◆ **Your objective**
Search the data for the string "with" and gather each line it is in.

◆ **Input for this task**
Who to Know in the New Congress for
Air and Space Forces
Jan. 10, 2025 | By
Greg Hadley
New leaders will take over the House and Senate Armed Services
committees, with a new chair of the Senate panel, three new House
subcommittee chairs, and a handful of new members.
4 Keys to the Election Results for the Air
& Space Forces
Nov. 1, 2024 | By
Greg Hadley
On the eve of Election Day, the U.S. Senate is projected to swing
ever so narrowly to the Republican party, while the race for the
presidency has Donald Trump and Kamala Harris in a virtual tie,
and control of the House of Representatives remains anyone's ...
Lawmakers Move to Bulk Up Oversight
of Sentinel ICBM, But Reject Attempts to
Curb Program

--

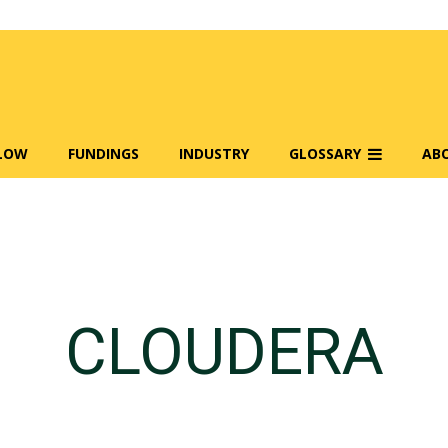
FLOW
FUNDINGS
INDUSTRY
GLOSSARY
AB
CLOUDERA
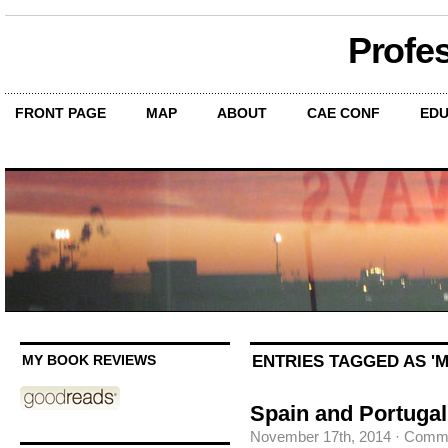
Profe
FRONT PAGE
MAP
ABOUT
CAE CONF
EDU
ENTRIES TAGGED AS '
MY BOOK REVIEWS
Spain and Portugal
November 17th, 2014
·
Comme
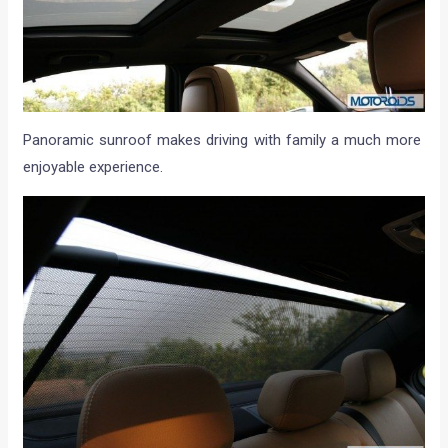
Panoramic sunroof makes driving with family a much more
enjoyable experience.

◆ **Output of the exercise**
committees, with a new chair of the Senate panel, three new House
Panoramic sunroof makes driving with family a much more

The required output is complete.